5. The CAR-immune cell of claim 4, wherein the single chain antibody has an amino acid sequence as set forth in SEQ ID NO. 11;

optionally, the hinge region is selected from the hinge region of a CD8 molecule;

optionally, the hinge region has an amino acid sequence as shown in SEQ ID NO 12.

6. The CAR-immune cell of claim 4, wherein the transmembrane region is selected from a CD8 molecular transmembrane segment;

optionally, the transmembrane region has an amino acid sequence shown as SEQ ID NO. 13.

7. The CAR-immune cell of claim 4, wherein the intracellular region comprises a costimulatory domain and an intracellular signaling domain;

optionally, the co-stimulatory domain is selected from the intracellular segment of the 41BB molecule;

optionally, the co-stimulatory domain has an amino acid sequence as shown in SEQ ID No. 14;

optionally, the intracellular signaling domain is selected from the intracellular segment of the CD3 ζ molecule;

optionally, the intracellular signaling domain has an amino acid sequence as set forth in SEQ ID NO 15.

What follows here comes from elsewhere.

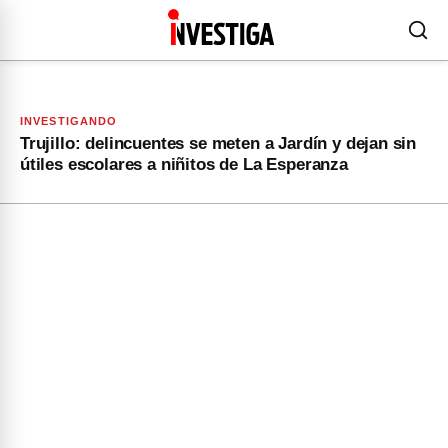
INVESTIGANDO
Trujillo: delincuentes se meten a Jardín y dejan sin
útiles escolares a niñitos de La Esperanza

8. A pharmaceutical composition, comprising:

the CAR-immune cell of any one of claims 1 to 7; and

optionally a pharmaceutically acceptable carrier or adjuvant.

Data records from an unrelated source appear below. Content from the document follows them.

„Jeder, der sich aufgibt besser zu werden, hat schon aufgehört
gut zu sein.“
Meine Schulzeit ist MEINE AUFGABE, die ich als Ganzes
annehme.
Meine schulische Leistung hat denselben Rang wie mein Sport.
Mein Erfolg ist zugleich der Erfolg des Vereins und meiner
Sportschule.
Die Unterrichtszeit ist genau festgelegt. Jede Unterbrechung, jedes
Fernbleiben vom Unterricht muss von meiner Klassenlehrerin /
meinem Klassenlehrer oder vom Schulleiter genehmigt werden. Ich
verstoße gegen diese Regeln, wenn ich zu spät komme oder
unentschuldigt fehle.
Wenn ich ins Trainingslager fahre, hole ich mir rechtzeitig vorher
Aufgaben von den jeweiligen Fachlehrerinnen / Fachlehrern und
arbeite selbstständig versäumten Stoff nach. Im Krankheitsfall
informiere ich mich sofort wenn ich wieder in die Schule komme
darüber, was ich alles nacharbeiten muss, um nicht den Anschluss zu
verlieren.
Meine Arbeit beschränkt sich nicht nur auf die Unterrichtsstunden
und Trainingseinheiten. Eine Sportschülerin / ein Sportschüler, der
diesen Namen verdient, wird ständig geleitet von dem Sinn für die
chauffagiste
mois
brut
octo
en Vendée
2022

9. Use of a CAR-immune cell according to any one of claims 1 to 7 or a pharmaceutical composition according to claim 8 in the manufacture of a medicament for eliminating or reducing immune escape mechanisms of a tumor.

10. Use of a CAR-immune cell according to any of claims 1 to 7 or a pharmaceutical composition according to claim 8 for the preparation of a medicament for the prevention and/or treatment of a tumor or cancer;

preferably, the tumor is a solid tumor or a hematological tumor.